Learning to Sail in the BVIs

A Student’s Story…

People couldn’t understand why I described it as “the best week of my life”. People couldn’t quite understand why Lynne would even consider going. But, after the fact, we would all say it was a wonderfully fun and thrilling experience.

Not Just a Sailing Course

It was a seven day CYA combined Basic and Intermediate sailing course in the BVI’s, aboard a C&C 41 foot yacht. Harbourside, based in Toronto, along with Advantage Boating had booked five strangers and an instructor from Ottawa (Captain Ron Schute) for a week of…well, we were all uncertain of what the week would be like.

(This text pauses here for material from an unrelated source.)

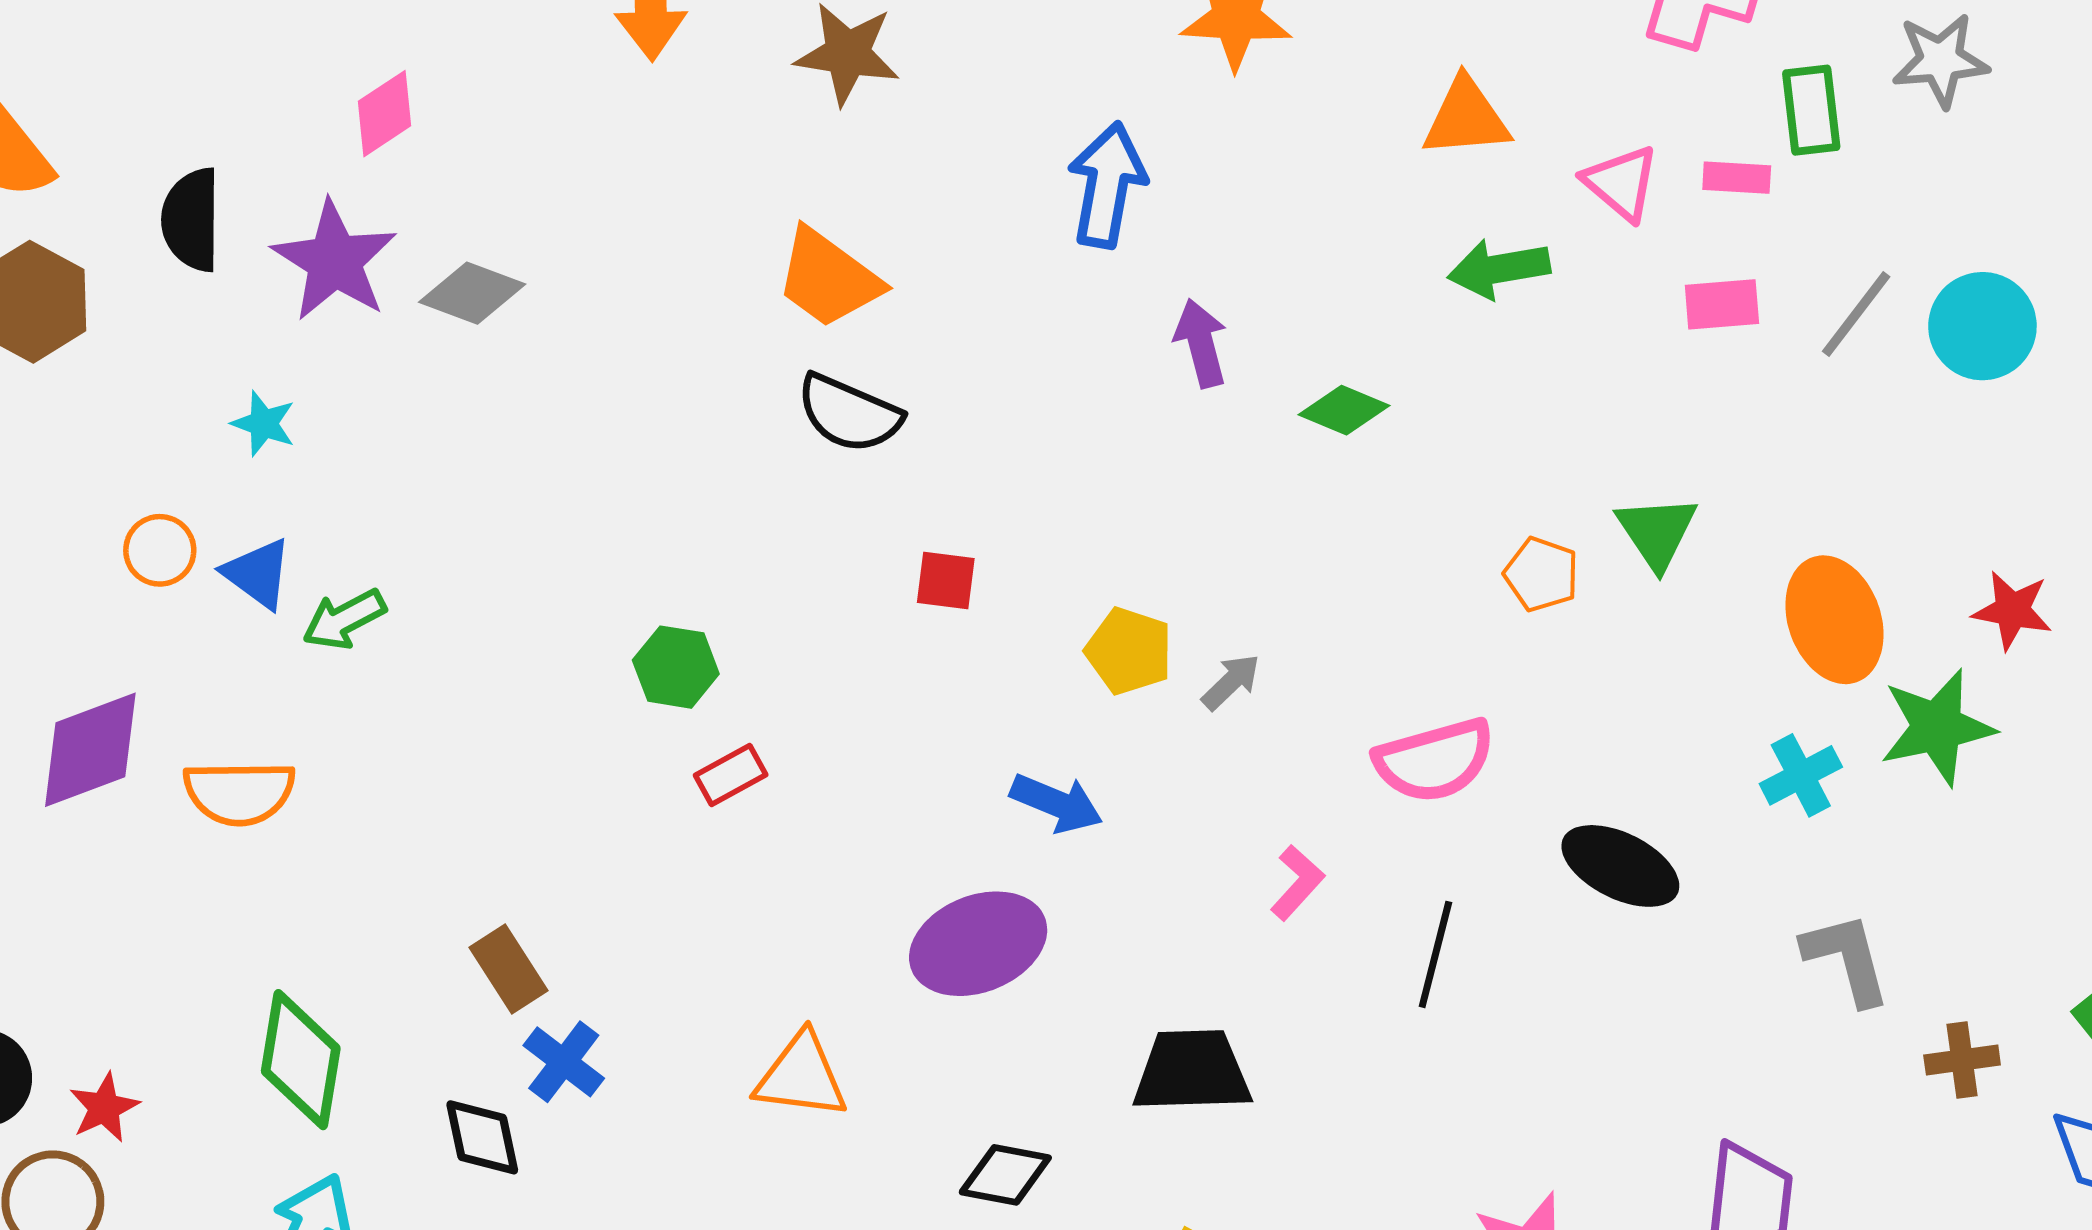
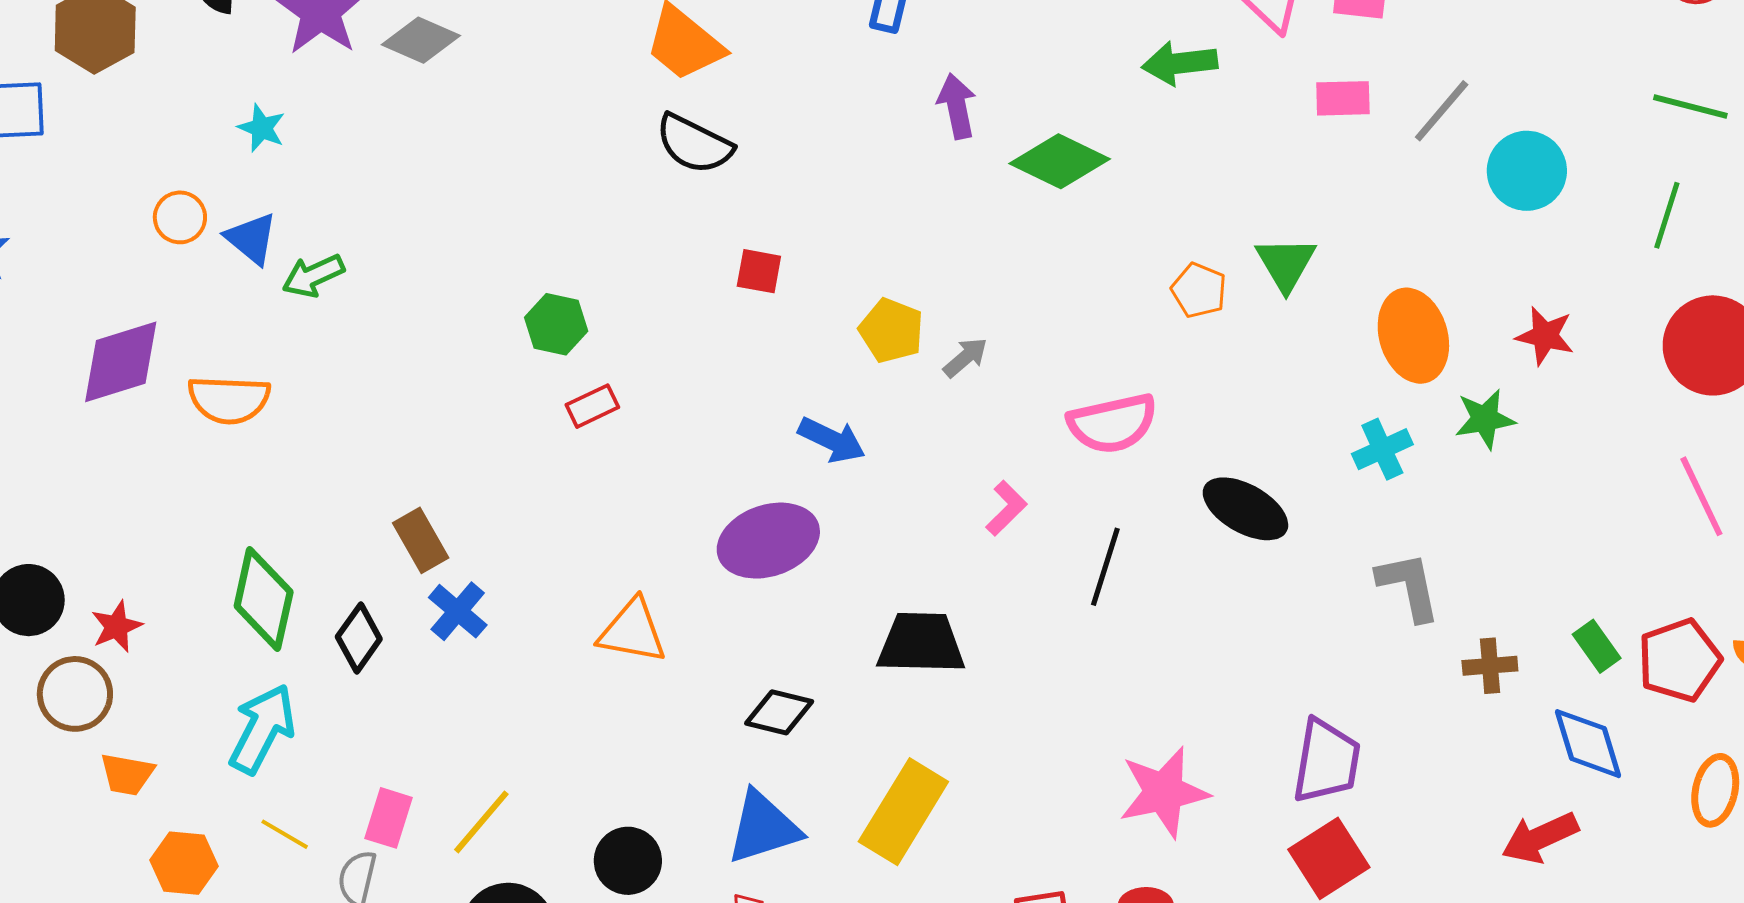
cyan circle: (1982, 326) -> (1527, 171), moved
green diamond: (1344, 410) -> (1060, 161), size x1.5
green star: (1937, 727) -> (1485, 419), size x0.7
black diamond: (482, 1137) -> (359, 638), moved, turned 44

Over a welcome drink in Nanny Cay, Tortola, we discovered we had varying degrees of experience, from Lynne who had never really sailed before, to Jean Francois who had bought his first boat last summer, to me who had intermittently raced. Our backgrounds were diverse: from hotel owner, nurse, Assistant Deputy Minister, computer guru to product manager. Our ages ranged from 30 to 60 something. Even our motivation to be on the course varied: from an escape from hectic Toronto to dreams of sailing around the world someday. So while we would all learn something about sailing over the next seven days, what kind of experience would we really have?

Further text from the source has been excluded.